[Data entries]
=======

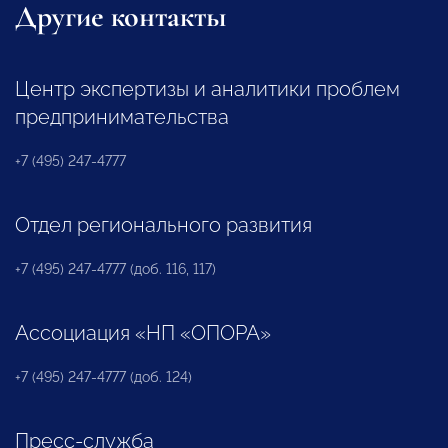
Другие контакты
Центр экспертизы и аналитики проблем
предпринимательства
+7 (495) 247-4777
Отдел регионального развития
+7 (495) 247-4777 (доб. 116, 117)
Ассоциация «НП «ОПОРА»
+7 (495) 247-4777 (доб. 124)
Пресс-служба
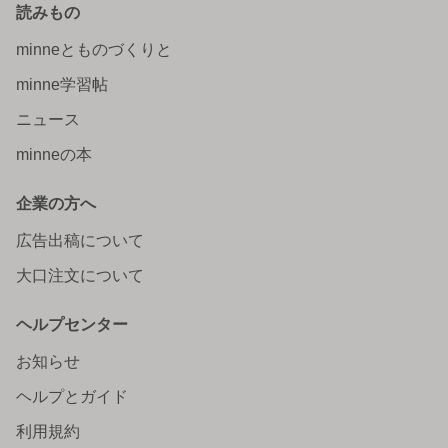
読みもの
minneとものづくりと
minne学習帖
ニュース
minneの本
企業の方へ
広告出稿について
大口注文について
ヘルプセンター
お知らせ
ヘルプとガイド
利用規約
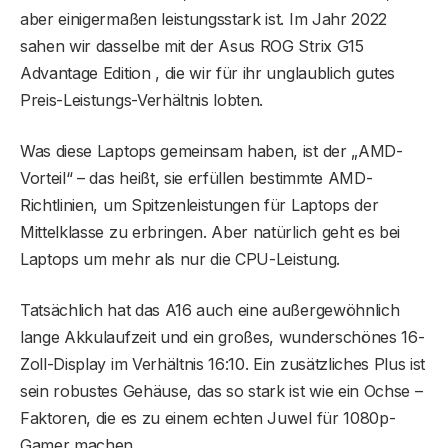
aber einigermaßen leistungsstark ist. Im Jahr 2022
sahen wir dasselbe mit der Asus ROG Strix G15
Advantage Edition , die wir für ihr unglaublich gutes
Preis-Leistungs-Verhältnis lobten.
Was diese Laptops gemeinsam haben, ist der „AMD-
Vorteil“ – das heißt, sie erfüllen bestimmte AMD-
Richtlinien, um Spitzenleistungen für Laptops der
Mittelklasse zu erbringen. Aber natürlich geht es bei
Laptops um mehr als nur die CPU-Leistung.
Tatsächlich hat das A16 auch eine außergewöhnlich
lange Akkulaufzeit und ein großes, wunderschönes 16-
Zoll-Display im Verhältnis 16:10. Ein zusätzliches Plus ist
sein robustes Gehäuse, das so stark ist wie ein Ochse –
Faktoren, die es zu einem echten Juwel für 1080p-
Gamer machen.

=======

Problem statement – Pictures excluded, reproduce only the part above that opens with the line holding "(доб. 116, 117)" and closes with the line holding "Zoll-Display im Verhältnis", exactly as written.

Exercise result –
+7 (495) 247-4777 (доб. 116, 117)
Ассоциация «НП «ОПОРА»
+7 (495) 247-4777 (доб. 124)
Пресс-служба
読みもの
minneとものづくりと
minne学習帖
ニュース
minneの本
企業の方へ
広告出稿について
大口注文について
ヘルプセンター
お知らせ
ヘルプとガイド
利用規約
aber einigermaßen leistungsstark ist. Im Jahr 2022
sahen wir dasselbe mit der Asus ROG Strix G15
Advantage Edition , die wir für ihr unglaublich gutes
Preis-Leistungs-Verhältnis lobten.
Was diese Laptops gemeinsam haben, ist der „AMD-
Vorteil“ – das heißt, sie erfüllen bestimmte AMD-
Richtlinien, um Spitzenleistungen für Laptops der
Mittelklasse zu erbringen. Aber natürlich geht es bei
Laptops um mehr als nur die CPU-Leistung.
Tatsächlich hat das A16 auch eine außergewöhnlich
lange Akkulaufzeit und ein großes, wunderschönes 16-
Zoll-Display im Verhältnis 16:10. Ein zusätzliches Plus ist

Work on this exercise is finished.